ABSTRACT Alzheimer’s disease and related dementias (ADRD) are multifactorial diseases. For efficient treatment of ADRD, a better understanding of various factors leading to disease etiology is important. In recent years, there are increased appreciation of vascular contributions to cognitive impairment and dementia (VCID) in the development and progression of ADRD. While previous studies have examined multiple mechanisms contributing to vascular dysfunction, little is known about the functional important of extracellular pH in this process. However, functional MRI imaging shows that brain acidosis not only occurs in dementia patients but also exhibits positive correlation with disease severity. In our preliminary study, we further showed that a 5XFAD mouse model of dementia exhibited chronic brain acidosis. In addition, brain acidosis is prominent and persistent following ischemia and traumatic brain injury, which predispose the development of dementia later in life. In contrast to the prevalence of brain pH reduction in these conditions, there is a dearth of knowledge on brain acid signaling in vascular dementia. To fill in this gap in knowledge, this Supplement application will take a unique angle and focus on acid (proton)-mediated signaling through GPR4, a proton-sensitive GPCR which is present in brain microvascular endothelial cells (BMEC). Using the 5XFAD mouse and a novel conditional GPR4 knockout mouse, this application will determine whether genetic ablation of GPR4 in endothelium alleviates cognitive impairment and neuroinflammation in the 5XFAD mouse model of dementia. To generate more insights into dementia and brain pH, this application will determine age-dependent changes in brain pH in the 5XFAD mice. Further, this application will further investigate molecular signaling underlying the observed changes and perform an unbiased transcriptome analysis in BMEC cells isolated from the 5XFAD animals. The results obtained will lay the groundwork for future in-depth mechanistic as well as translational studies of targeting this novel pathway in ADRD.

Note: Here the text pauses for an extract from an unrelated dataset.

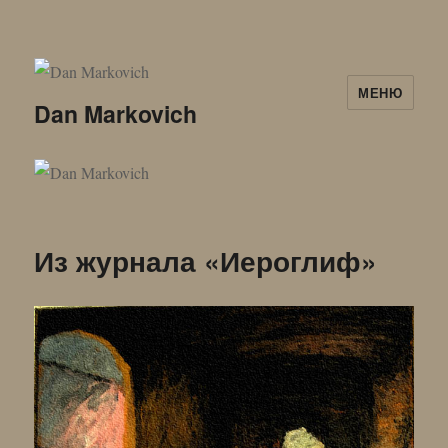
МЕНЮ
Dan Markovich
Из журнала «Иероглиф»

摘要 阿尔茨海默病和相关痴呆（ADRD）是多因素疾病。为了有效治疗ADRD， 更好地理解导致疾病病因的各种因素是重要的。近年来 增加认识血管对认知障碍和痴呆（VCID）的贡献， ADRD的发展和进展。虽然以前的研究已经检查了多种机制， 虽然细胞外pH值的变化可能导致血管功能障碍，但对细胞外pH值在这一过程中的功能重要性知之甚少。 过程然而，功能性磁共振成像显示，脑酸中毒不仅发生在痴呆症患者中， 也与疾病严重程度呈正相关。在我们的初步研究中，我们进一步表明， 痴呆小鼠模型表现出慢性脑酸中毒。此外，脑酸中毒突出且持续 脑缺血和创伤性脑损伤后，易患老年痴呆症。在 与这些条件下脑pH值降低的普遍性相反，缺乏关于脑酸的知识 血管性痴呆中的信号传导为了填补这一知识空白，本补充申请将采取独特的 角度和重点酸（质子）介导的信号通过GPR4，质子敏感的GPCR存在 脑微血管内皮细胞（BMEC）。使用5XFAD小鼠和新的条件GPR4 敲除小鼠，该应用将确定内皮细胞中GPR4的基因消融是否 在5XFAD痴呆小鼠模型中的认知障碍和神经炎症。以产生更多的见解 痴呆症和大脑pH值，该应用程序将确定5XFAD中大脑pH值的年龄依赖性变化 小鼠此外，本申请将进一步研究所观察到的变化的分子信号传导， 在分离自5XFAD动物的BMEC细胞中进行无偏转录组分析。结果 获得将奠定基础，为未来深入的机制，以及针对这一转化研究 ADRD的新途径。